There many IF programs available all following different routines and rules. Some also include exercise and dietary programs. So there definitely should be one that suits most individuals. The IF plan should be taken as a guide and the rules can be bent to suit your needs, ie if 8:16 is too much try 9:15 or 10:14, some benefit will be achieved.  
 
To get the most from IF it needs to be undertaken with a healthy balanced diet, eat only whole and real foods. Eat junk and processed foods only on occasion. I have found that by eating whole foods that I cook from raw ingredients that my desire for junk food has disappeared, junk food just doesn't taste good by comparison.
 
We should be striving to change our eating habits from bad to good, in this way sustainable weight loss will be achieved..    

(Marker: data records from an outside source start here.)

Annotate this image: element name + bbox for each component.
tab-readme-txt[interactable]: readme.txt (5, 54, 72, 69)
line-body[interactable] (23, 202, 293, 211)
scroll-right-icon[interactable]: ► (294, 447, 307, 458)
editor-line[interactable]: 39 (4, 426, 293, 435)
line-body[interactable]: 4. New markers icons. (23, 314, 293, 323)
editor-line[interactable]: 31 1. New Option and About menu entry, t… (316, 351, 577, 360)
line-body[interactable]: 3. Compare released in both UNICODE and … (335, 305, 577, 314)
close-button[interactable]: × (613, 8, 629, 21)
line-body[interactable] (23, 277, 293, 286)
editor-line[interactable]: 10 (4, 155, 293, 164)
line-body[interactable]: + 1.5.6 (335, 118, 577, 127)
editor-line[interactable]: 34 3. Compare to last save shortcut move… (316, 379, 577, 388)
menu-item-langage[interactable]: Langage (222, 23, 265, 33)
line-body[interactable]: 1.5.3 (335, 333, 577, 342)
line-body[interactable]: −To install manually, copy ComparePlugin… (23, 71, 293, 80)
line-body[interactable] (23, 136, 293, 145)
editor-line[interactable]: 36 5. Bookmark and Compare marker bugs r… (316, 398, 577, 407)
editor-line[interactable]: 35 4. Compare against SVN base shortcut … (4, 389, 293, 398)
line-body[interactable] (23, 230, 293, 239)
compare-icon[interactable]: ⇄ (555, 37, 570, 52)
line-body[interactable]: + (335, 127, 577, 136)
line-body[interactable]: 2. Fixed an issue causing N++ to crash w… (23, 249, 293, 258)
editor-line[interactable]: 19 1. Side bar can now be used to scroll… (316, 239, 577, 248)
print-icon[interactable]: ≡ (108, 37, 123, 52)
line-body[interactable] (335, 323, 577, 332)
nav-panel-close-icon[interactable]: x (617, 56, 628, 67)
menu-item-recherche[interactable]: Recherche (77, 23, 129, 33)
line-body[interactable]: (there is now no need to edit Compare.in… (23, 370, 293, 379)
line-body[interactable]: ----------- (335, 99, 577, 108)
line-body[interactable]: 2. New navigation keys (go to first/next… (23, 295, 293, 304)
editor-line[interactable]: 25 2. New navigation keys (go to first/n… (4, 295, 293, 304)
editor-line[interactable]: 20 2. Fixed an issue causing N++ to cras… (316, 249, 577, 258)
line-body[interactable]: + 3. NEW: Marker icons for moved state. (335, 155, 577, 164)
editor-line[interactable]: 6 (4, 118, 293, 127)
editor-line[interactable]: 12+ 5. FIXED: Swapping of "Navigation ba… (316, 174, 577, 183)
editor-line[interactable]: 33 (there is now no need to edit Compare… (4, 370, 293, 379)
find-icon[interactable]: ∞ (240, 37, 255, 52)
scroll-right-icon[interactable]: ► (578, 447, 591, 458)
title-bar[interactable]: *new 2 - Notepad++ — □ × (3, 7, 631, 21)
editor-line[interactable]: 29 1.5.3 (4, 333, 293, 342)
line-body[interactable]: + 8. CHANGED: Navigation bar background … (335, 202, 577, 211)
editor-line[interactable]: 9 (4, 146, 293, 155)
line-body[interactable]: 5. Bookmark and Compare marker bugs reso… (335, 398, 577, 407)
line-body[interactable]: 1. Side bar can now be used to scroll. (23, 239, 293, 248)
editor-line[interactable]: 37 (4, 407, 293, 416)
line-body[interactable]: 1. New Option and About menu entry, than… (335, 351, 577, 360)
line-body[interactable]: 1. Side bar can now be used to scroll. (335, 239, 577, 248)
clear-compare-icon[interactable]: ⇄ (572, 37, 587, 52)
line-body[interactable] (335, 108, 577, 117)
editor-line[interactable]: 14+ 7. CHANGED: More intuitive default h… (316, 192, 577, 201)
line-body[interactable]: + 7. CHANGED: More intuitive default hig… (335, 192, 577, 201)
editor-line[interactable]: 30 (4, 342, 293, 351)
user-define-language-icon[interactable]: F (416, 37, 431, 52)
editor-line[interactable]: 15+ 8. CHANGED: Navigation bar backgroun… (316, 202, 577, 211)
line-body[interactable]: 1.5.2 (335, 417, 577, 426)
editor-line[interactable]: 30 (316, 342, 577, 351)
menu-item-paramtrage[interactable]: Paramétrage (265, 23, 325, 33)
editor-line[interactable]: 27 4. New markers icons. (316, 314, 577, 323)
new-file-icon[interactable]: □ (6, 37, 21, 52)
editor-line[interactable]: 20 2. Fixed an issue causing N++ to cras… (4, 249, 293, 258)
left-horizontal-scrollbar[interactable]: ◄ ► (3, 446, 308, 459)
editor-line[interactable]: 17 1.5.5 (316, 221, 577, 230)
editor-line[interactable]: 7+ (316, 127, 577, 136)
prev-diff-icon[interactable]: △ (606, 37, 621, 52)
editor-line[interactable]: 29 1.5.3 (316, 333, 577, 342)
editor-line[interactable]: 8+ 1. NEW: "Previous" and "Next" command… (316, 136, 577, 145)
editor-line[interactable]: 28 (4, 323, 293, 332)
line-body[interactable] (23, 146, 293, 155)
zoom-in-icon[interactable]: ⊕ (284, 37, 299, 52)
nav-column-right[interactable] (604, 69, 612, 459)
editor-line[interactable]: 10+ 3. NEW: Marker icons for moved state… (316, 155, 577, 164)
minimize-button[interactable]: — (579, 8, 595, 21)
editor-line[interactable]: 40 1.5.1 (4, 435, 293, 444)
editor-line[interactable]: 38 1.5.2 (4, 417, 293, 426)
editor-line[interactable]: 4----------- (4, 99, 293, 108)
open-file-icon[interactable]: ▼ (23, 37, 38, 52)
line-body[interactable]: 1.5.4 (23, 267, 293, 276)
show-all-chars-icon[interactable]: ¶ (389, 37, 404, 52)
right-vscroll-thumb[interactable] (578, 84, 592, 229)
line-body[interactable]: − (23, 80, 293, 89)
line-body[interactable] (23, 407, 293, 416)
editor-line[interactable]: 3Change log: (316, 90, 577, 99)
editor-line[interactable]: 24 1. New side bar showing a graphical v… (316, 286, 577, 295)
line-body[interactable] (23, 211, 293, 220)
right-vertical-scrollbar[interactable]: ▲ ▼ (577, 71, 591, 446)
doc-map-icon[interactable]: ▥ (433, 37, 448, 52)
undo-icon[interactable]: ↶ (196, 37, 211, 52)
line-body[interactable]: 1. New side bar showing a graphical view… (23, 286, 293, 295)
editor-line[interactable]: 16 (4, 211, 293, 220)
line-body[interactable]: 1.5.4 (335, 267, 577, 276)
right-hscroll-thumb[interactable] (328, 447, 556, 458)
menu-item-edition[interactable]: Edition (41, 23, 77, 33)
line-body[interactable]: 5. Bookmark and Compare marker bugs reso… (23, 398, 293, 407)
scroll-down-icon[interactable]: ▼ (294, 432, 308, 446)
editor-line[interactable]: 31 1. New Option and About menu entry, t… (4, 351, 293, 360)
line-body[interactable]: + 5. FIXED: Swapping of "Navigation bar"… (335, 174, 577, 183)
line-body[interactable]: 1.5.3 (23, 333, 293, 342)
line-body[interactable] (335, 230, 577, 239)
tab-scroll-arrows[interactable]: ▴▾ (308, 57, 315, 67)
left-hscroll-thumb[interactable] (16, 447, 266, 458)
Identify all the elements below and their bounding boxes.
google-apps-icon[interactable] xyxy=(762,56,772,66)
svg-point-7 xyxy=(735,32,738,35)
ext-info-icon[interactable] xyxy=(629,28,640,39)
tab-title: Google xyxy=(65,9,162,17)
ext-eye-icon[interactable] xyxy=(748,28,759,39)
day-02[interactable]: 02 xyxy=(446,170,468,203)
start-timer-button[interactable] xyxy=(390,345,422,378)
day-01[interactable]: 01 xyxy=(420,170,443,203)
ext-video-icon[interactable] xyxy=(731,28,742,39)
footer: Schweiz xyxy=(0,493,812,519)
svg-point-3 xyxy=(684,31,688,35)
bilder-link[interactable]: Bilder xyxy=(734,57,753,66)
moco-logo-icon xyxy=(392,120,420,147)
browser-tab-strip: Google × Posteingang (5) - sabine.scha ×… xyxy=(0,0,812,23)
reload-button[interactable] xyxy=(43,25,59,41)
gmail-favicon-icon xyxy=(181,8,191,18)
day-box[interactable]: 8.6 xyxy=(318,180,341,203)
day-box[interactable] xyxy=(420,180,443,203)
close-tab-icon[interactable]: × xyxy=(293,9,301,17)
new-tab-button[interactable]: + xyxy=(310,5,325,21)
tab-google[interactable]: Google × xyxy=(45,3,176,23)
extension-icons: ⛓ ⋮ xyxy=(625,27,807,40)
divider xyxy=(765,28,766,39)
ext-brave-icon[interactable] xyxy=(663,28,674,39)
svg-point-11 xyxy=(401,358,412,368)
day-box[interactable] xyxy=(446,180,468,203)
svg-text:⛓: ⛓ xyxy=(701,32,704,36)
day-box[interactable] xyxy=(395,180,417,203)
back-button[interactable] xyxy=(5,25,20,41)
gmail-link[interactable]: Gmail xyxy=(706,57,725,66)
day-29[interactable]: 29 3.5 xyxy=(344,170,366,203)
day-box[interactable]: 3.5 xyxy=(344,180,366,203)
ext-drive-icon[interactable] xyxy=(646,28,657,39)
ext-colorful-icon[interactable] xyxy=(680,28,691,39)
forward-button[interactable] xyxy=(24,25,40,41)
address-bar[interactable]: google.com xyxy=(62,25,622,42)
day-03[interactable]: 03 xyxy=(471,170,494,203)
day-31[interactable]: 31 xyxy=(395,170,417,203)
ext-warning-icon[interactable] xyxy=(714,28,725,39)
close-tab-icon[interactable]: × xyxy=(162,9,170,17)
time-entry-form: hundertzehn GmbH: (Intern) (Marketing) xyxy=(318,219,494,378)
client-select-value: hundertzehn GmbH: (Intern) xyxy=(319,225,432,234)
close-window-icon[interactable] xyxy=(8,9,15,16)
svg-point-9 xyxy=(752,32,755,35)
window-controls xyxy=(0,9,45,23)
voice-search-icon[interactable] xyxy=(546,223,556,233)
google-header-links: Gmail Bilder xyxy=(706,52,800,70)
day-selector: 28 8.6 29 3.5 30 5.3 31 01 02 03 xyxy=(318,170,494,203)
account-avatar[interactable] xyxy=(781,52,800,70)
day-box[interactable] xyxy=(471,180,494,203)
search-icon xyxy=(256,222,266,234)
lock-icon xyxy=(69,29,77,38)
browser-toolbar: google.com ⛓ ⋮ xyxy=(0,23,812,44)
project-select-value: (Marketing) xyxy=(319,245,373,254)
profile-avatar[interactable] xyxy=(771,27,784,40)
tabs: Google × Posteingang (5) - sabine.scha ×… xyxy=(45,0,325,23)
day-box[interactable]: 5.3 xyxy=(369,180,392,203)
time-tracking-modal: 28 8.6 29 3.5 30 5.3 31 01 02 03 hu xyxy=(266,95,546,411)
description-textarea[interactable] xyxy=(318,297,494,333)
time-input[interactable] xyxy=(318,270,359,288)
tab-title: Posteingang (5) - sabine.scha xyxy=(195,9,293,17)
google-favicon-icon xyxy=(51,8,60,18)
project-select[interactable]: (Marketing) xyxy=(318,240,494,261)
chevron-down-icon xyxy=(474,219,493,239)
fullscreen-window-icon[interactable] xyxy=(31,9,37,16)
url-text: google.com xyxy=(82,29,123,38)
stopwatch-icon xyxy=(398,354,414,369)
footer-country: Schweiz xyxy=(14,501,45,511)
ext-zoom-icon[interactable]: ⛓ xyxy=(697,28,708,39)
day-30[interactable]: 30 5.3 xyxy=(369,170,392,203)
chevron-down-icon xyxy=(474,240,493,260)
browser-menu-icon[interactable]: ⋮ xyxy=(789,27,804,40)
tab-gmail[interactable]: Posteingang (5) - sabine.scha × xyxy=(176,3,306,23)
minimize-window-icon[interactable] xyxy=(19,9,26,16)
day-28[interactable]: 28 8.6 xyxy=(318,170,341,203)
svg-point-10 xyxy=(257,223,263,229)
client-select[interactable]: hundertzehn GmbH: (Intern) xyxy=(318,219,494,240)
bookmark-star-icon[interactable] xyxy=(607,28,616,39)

Of the 4 IF plans presented above, I have followed the a 8:16 plan and found it works very well and was easy to follow. In fact my own brother has been following a 8:16 plan for a number of years and he works this into his busy schedule as a lawyer.
 
To address the question which IF is most effective requires consideration of the one allowing greatest body flat loss and can be comfortably followed such that it becomes a habit.
 
The 5:2 fast diet plan would certainly be effective in achieving weight loss, but can it be followed comfortably. I have my doubts.    
 
The Every Other Day Diet, seems to combine alternate day severe calorie restriction with eat what you want and how you want the next day. On one hand I think trying to do alternate days at 500 calories will be tough. Then you are not helping your body the next day by potentially eating rubbish.

The food you eat does influence your body's hunger response. If you are eating high amounts of processed food with fructose the Ghrelin and Leptin hormone response will not work to stop you eating. See Sugar the Bitter Truth     
 
The 2-Day Diet is not an IF plan and may be too soft for rapid results. It also does not include a fasting period with only a restriction on carbs. So it is not known if the full IF benefits would be realized.

Overall I consider that Leangains 8:16 is the optimum for my needs and most easy for me to follow.  This would be followed by an adapted 2-Day Diet, or to combine it with Leangains.
 
Comments are welcome and it would great to hear about personal experiences and anecdotes about IF.